Reise um die Erde – Leipzig – Stadt der Töne und Gedanken

Die Mittagssonne stand schon hoch, als wir Dresden hinter uns ließen und mit gleichmäßigem Tritt die Pedale unseres fliegenden Fahrrads bewegten. Der Fahrtwind war mild, die Landschaft weit und leicht gewellt – Felder, Wälder, Dörfer, verstreut wie Noten auf einem leeren Blatt. Schon aus der Ferne kündigte sich unser Ziel an: Leipzig, jene Stadt, in der Musik, Geist und Geschichte ein feines Gewebe bilden, gespannt über Jahrhunderte hinweg. Wir näherten uns aus südöstlicher Richtung, der Blick weit über die Dächer und Plätze, die wie Seiten eines ehrwürdigen Buches aufgeschlagen dalagen. Die Silhouette war weniger prunkvoll als Dresden, doch von einer anderen Art Schönheit – einer, die aus Ideen gebaut ist.

Im Westen sahen wir den imposanten Block des Gewandhauses, jenen Konzerttempel von Weltruf, in dem schon Mendelssohn dirigierte und wo heute noch der Klang der großen Sinfonien wie ein ewiger Strom pulsiert. Gleich daneben das Opernhaus, ein moderner Bau, der sich in klaren Linien zum Augustusplatz öffnet – eine Bühne für Dramen aus Klang und Bewegung.

Unser Flug senkte sich über die Altstadt, wo enge Gassen sich winden und alte Handelshöfe von Leipzigs glanzvoller Zeit als Messemetropole erzählen.
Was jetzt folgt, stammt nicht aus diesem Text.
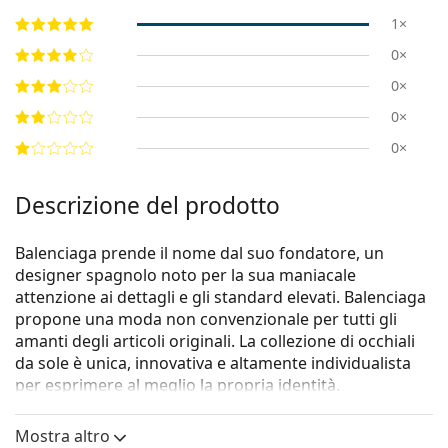
1×
0×
0×
0×
0×
Descrizione del prodotto
Balenciaga prende il nome dal suo fondatore, un
designer spagnolo noto per la sua maniacale
attenzione ai dettagli e gli standard elevati. Balenciaga
propone una moda non convenzionale per tutti gli
amanti degli articoli originali. La collezione di occhiali
da sole è unica, innovativa e altamente individualista
per esprimere al meglio la propria identità.
Gli occhiali da sole
Balenciaga BB0229S 001 59
sono un
Mostra altro
modello unisex.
Wir kreisten um die ehrwürdige Thomaskirche, jenen Ort, wo Johann Sebastian Bach als Thomaskantor wirkte, komponierte, unterrichtete, begraben liegt. Noch heute klingt aus dem Chor sein Werk, als wolle er selbst noch über die Jahrhunderte hinweg die Zügel der Musik führen.

Denkmal Johann Sebastian Bach Leipzig 2011

„Dies“, sagte mein Gefährte andächtig, „ist nicht einfach ein Ort. Es ist ein Zentrum der Schwingung, wo der Ton nicht erklingt – sondern entsteht.“

Wir fuhren weiter, über den Marktplatz, vorbei am alten Rathaus mit seiner prächtigen Renaissance-Fassade, und näherten uns dem Nikolaikirchhof, wo sich einst Menschen mit Kerzen versammelten – leise, standhaft, friedlich. Die Friedliche Revolution begann hier mit Gedanken, getragen von Hoffnung – und mündete in Wandel.
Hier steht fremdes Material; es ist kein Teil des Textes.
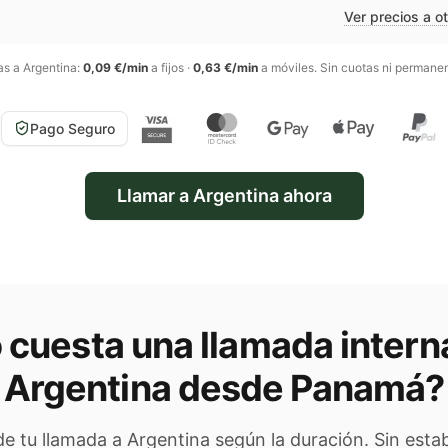
Ver precios a o
as a
Argentina
:
0,09 €/min
a fijos
·
0,63 €/min
a móviles
. Sin cuotas ni permane
Pago Seguro
Llamar a
Argentina
ahora
cuesta una llamada intern
Argentina
desde Panamá
?
 de tu llamada a
Argentina
según la duración. Sin estab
Doch Leipzig ist nicht nur Musik und Geschichte – es ist auch Bewegung, Verlagshaus, Universität, Messeplatz. Über den Dächern sahen wir die Glaskuppel der Universitätsbibliothek und das Völkerschlachtdenkmal, ein Mahnmal von gewaltiger Stille.

Wir zogen eine letzte Runde über die Stadt, die sich nun wieder in Bewegung setzte: Fahrräder auf dem Innenstadtring, Studierende auf Plätzen, Kinder, Stimmen, Glocken. Leipzig war nicht laut, nicht prunkvoll – aber tief.

„Eine Stadt wie ein Cello“, flüsterte ich. „Nicht schrill, nicht glänzend – aber mit einem Klang, der bleibt.“

Und so setzten wir unsere Reise fort – mit leichtem Tritt, durch die Luft, dem Abend entgegen.